2009年02月12日(木)  ハンブルク・バレエ×ジョン・ノイマイヤー『人魚姫』

「ハンブルク・バレエの『人魚姫』観ない? 振付はノイマイヤーよ」と友人カヨちゃんよりお誘い。ハンブルク・バレエもノイマイヤーも知らないけれど、人魚姫には思い入れがある。市村正親さんが『BARアンデルセン』のマスターとアンデルセンの世界の一人芝居を演じる『真夜中のアンデルセン』という実験的な音楽劇ドラマを作ったことがあり、劇中で取り上げたのがこの物語だった。深夜番組にしては高視聴率だったけれど、シリーズ化はされず、次は『雪の女王』をやりたいという目論みは叶わなかった。でも、最初で最後の一本が人魚姫だったのは正解だったと、今日のバレエを観て、あらためて思った。

アンデルセンだと思われる「詩人」が第一幕冒頭から登場し、彼が語り部の役割を担って物語を運んでいく。上下する曲線で海底と地上を表現するなどシンプルだけど明快な美術は洗練された現代アートを見ているよう。衣装も気合いの入ったクラシックバレエと比べると、エコか、というほど軽量。
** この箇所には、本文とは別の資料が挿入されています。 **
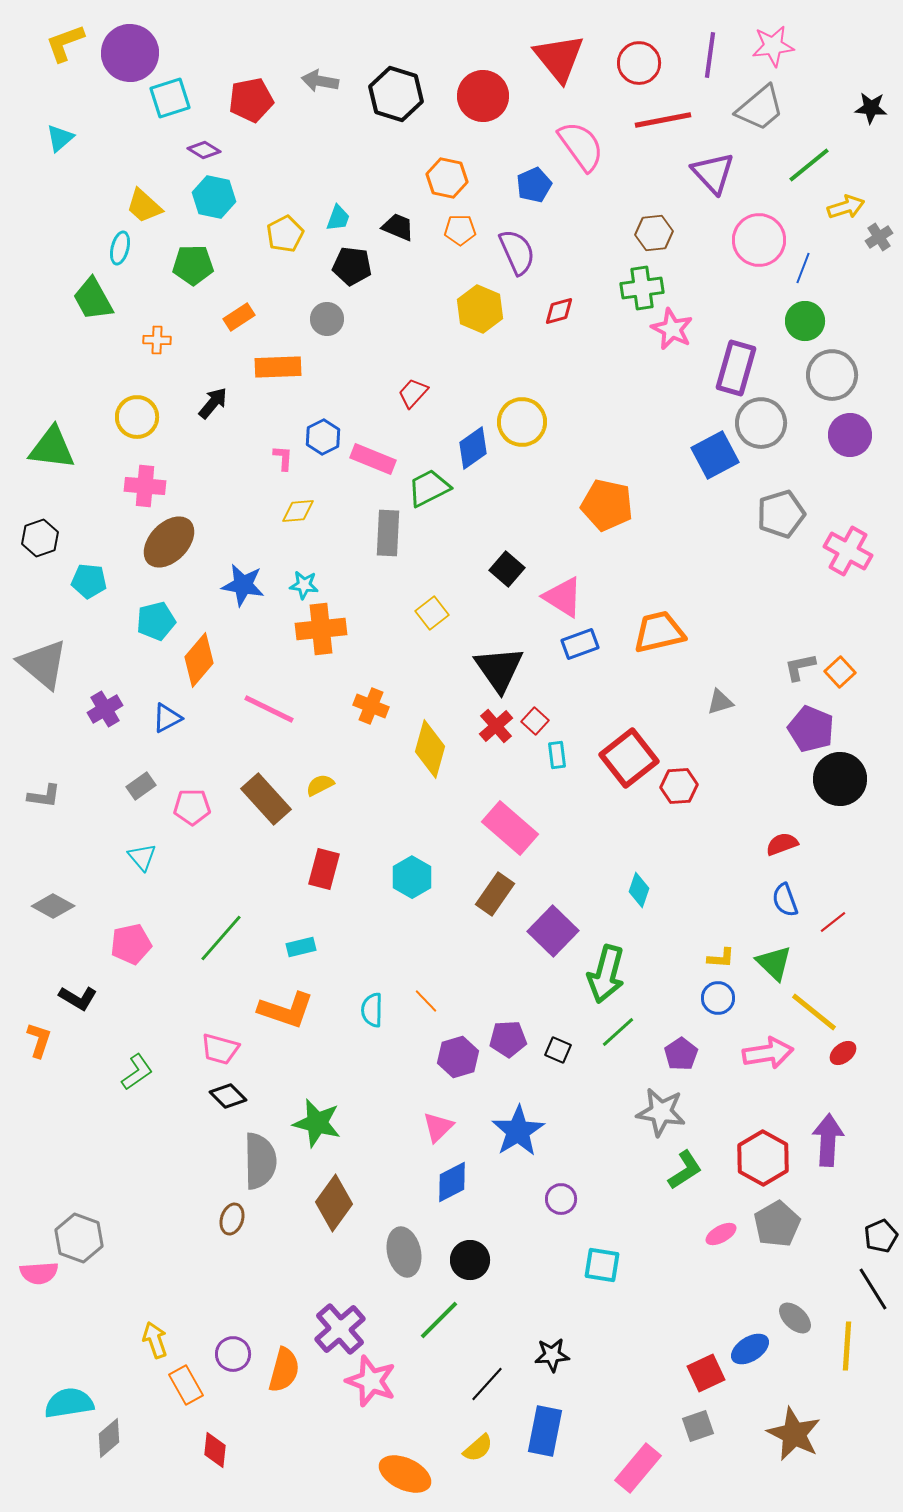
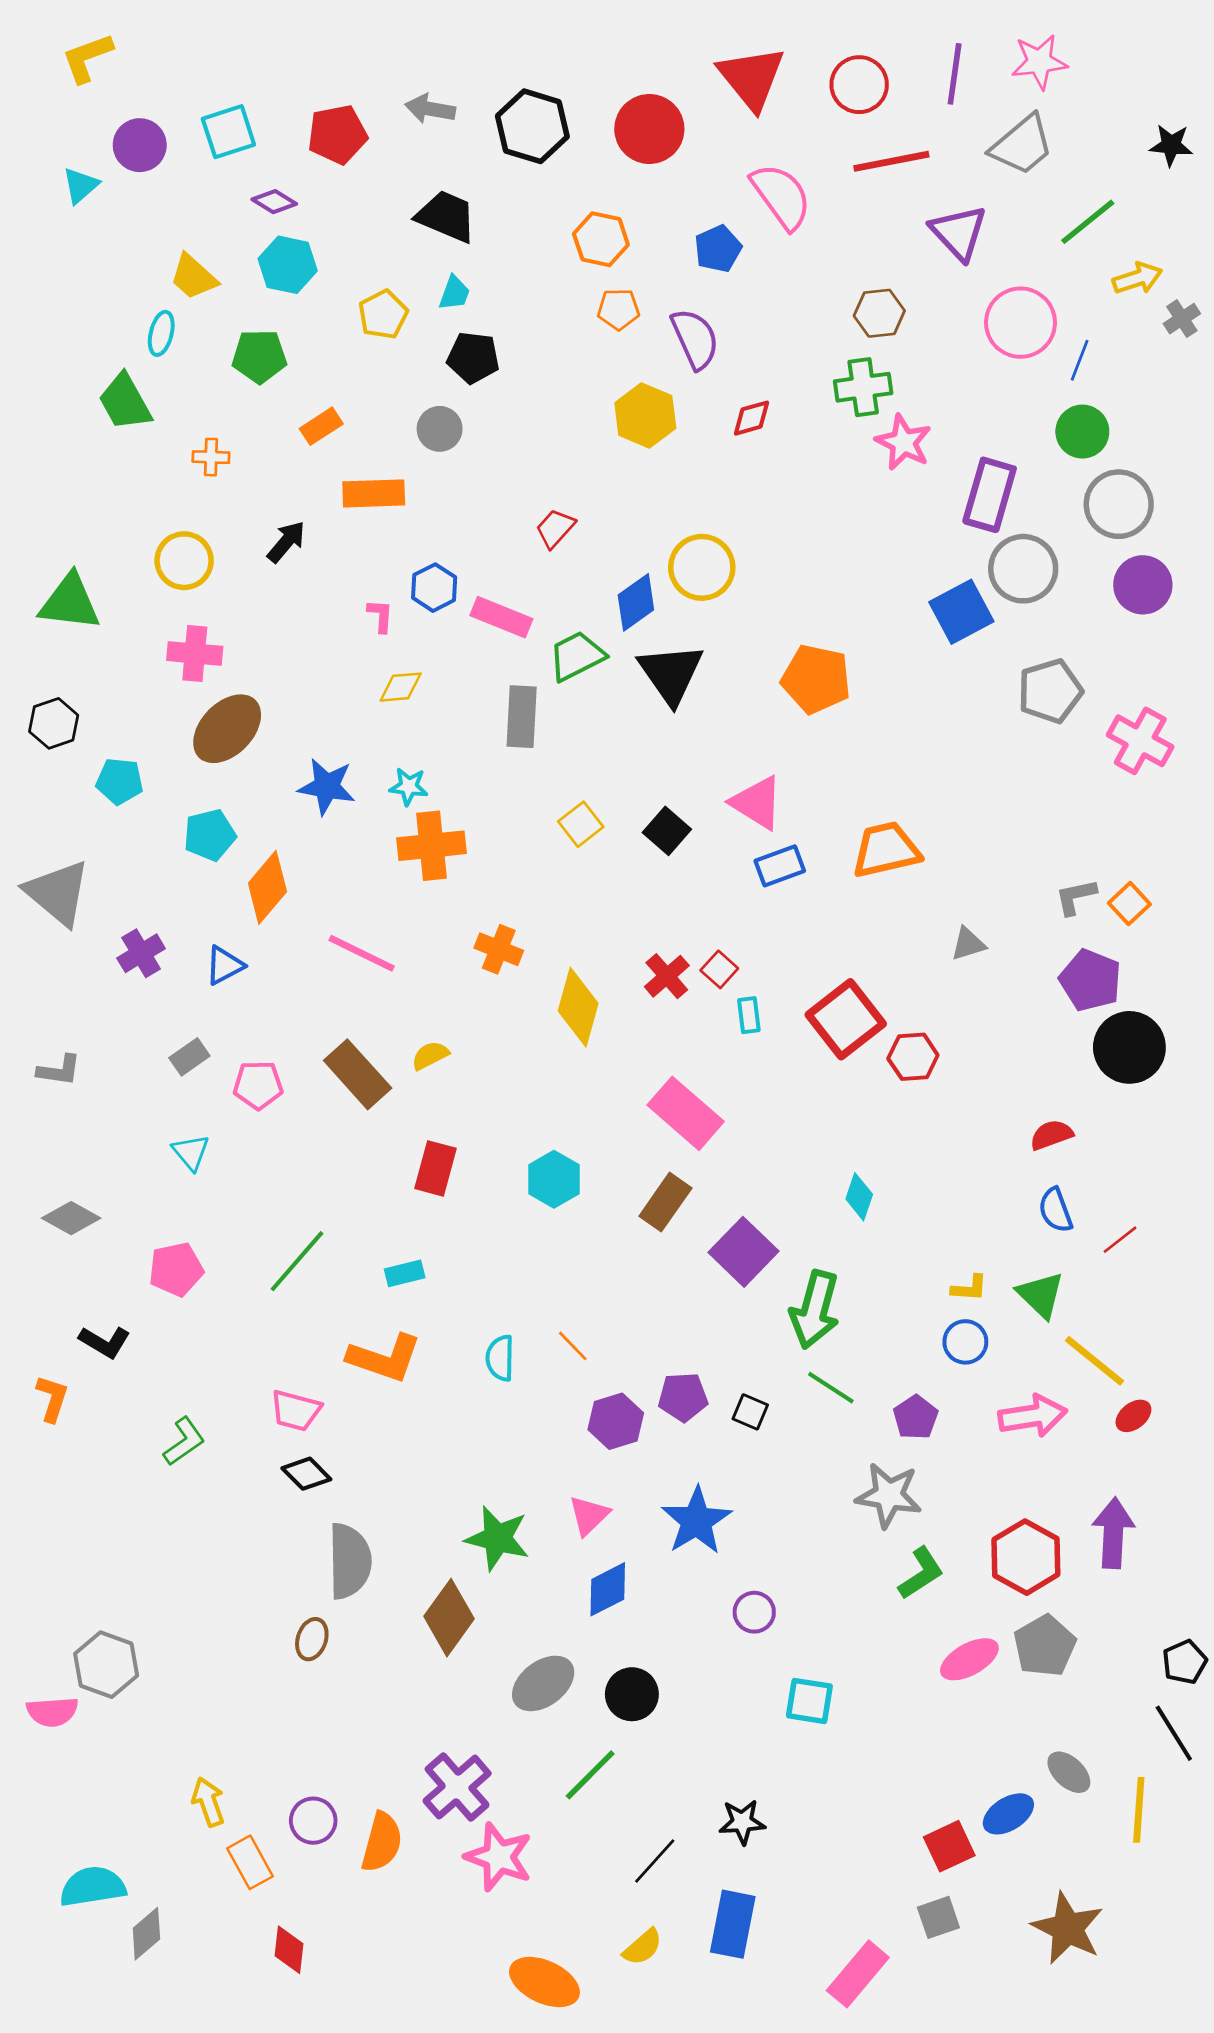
purple circle: (130, 53) -> (140, 145), moved, size x0.7
black trapezoid: (398, 227) -> (446, 216), moved, size x1.4
black square: (507, 569) -> (667, 831), moved
black triangle: (499, 669) -> (671, 674), moved
green line: (618, 1032) -> (831, 1388), turned 75
green star: (317, 1123) -> (497, 1538), moved
pink ellipse: (721, 1234) -> (969, 1659), size x1.4
gray ellipse: (404, 1252) -> (543, 1683), turned 66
王子に至ってはメインの衣装が水着で、これまでに見たどんな王子の衣装よりもロイヤル感がない。ヒマさえあればゴルフの練習をしている王子という描き方も画期的。

魔法をかけられて人間の足を手に入れる前の人魚姫をどう表現するのか興味があったが、空気が海水に見えるほど、人魚姫の「泳ぎ」はすばらしかった。男性ダンサーにリフトされて伸びやかに泳ぎ回るときはもちろん、二本の足を地につけているときさえ、海底を泳いでいるように見える。しなやかにくねる動きはまさに魚を思わせた。足を得た人魚姫が陸に上がると、一歩を踏み出す痛みが、ちゃんと見える。人間の体をうまく使いこなせないもどかしさも、手に取るようにわかる。人間の体がどれだけ雄弁に語ることができるかを見せられているようだった。
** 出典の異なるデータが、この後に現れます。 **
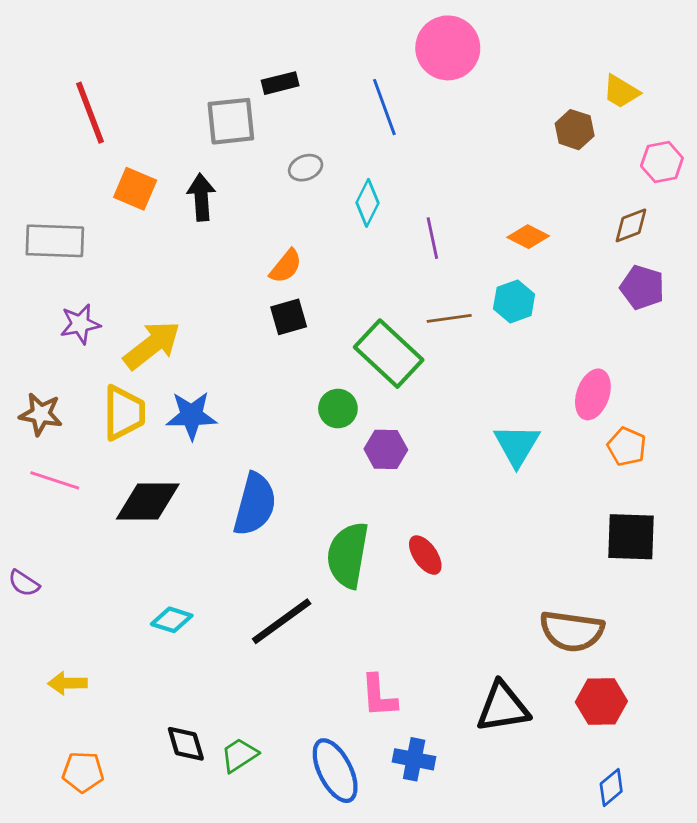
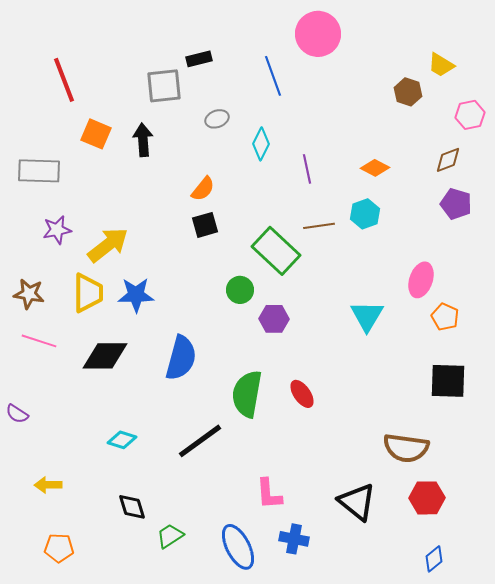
black triangle: (503, 707) -> (357, 502), turned 48
black diamond: (186, 744) -> (132, 507), moved

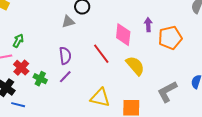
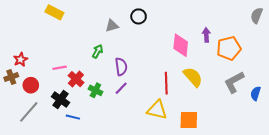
gray triangle: (68, 22) -> (112, 26), moved
green arrow: (18, 41) -> (98, 51), moved
red line: (101, 54) -> (166, 83), moved, turned 35
gray L-shape: (167, 92) -> (234, 82), moved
跳躍の高さや回転数よりもストーリーを表現することに身体を駆使した振付は、ラストにもよく表れていた。悲しみに沈む人魚姫の動きは静かになっていくが、伝わって来る感情が観客の心を動かしていく。それが膨らみきったところで、泡になって天に召される場面が訪れる。シンプルに徹した舞台装置はここからの逆算だったかと思えるほど、星くずのようなきらめきの静謐な美しさが際立った。

しばしの余韻を割って湧き起こった拍手と「ブラボー」の声が鳴り止まず、カーテンコールが繰り返された。手を取り合ってお辞儀を繰り返す出演者たちの手応えも伝わって来て、舞台と客席が心地よい興奮を分かち合った。振付のノイマイヤー氏が登場すると、拍手はいっそう大きくなった。
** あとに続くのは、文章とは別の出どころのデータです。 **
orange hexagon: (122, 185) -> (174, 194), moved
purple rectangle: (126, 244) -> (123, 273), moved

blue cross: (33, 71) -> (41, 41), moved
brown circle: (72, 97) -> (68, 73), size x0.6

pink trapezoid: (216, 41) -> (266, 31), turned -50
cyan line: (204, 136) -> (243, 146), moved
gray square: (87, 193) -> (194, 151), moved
巨匠ノイマイヤーの名をバレエに疎いわたしは知らず、コピーライター時代に仕事をしたイラストレーターと同じ名前だ、いやあれはルーマイヤーだというお粗末な知識だったが、作品を観て、「女心がわかる」「胸が締めつけられる」という評判に納得した。あらすじをよく知っているせいもあるけれど、バレエのヒロインにこれほど感情移入したのは初めてだった。身体の動きのひとつひとつに感情が宿り、人魚姫の海よりも深い悲しみが胸を刺す痛みとなって伝わってくる。バレエは踊るのではなく演じるのだ。バレエダンサーの表現力の豊かさに目を見開かせてくれたジョン・ノイマイヤーの名は、今日の舞台とともにわたしの脳裏に刻まれた。名前にイマイが入っているのも親近感。

劇場を出て、並びの席で鑑賞した元同僚のヤマムロ嬢、タカトモ嬢と東急百貨店本店前のビストロVIRONで夕食。ここのパンが好きだけど、食事をしたのは初めて。シャンパンで乾杯し、ワインを飲み、パンをちぎり、カスレを食べ、バレエを語る。「今井が飲みかけの日本酒を手土産にうちに遊びに来たのを思い出して、こないだ爆笑したよ」とヤマムロ嬢に言われ、「ああ、ありましたね。ハーフボトル事件」と笑う。こういう時間が書き続ける力をくれる気がする。ちょうど仕事が空いた谷間の晩に、いい栄養を蓄えられた。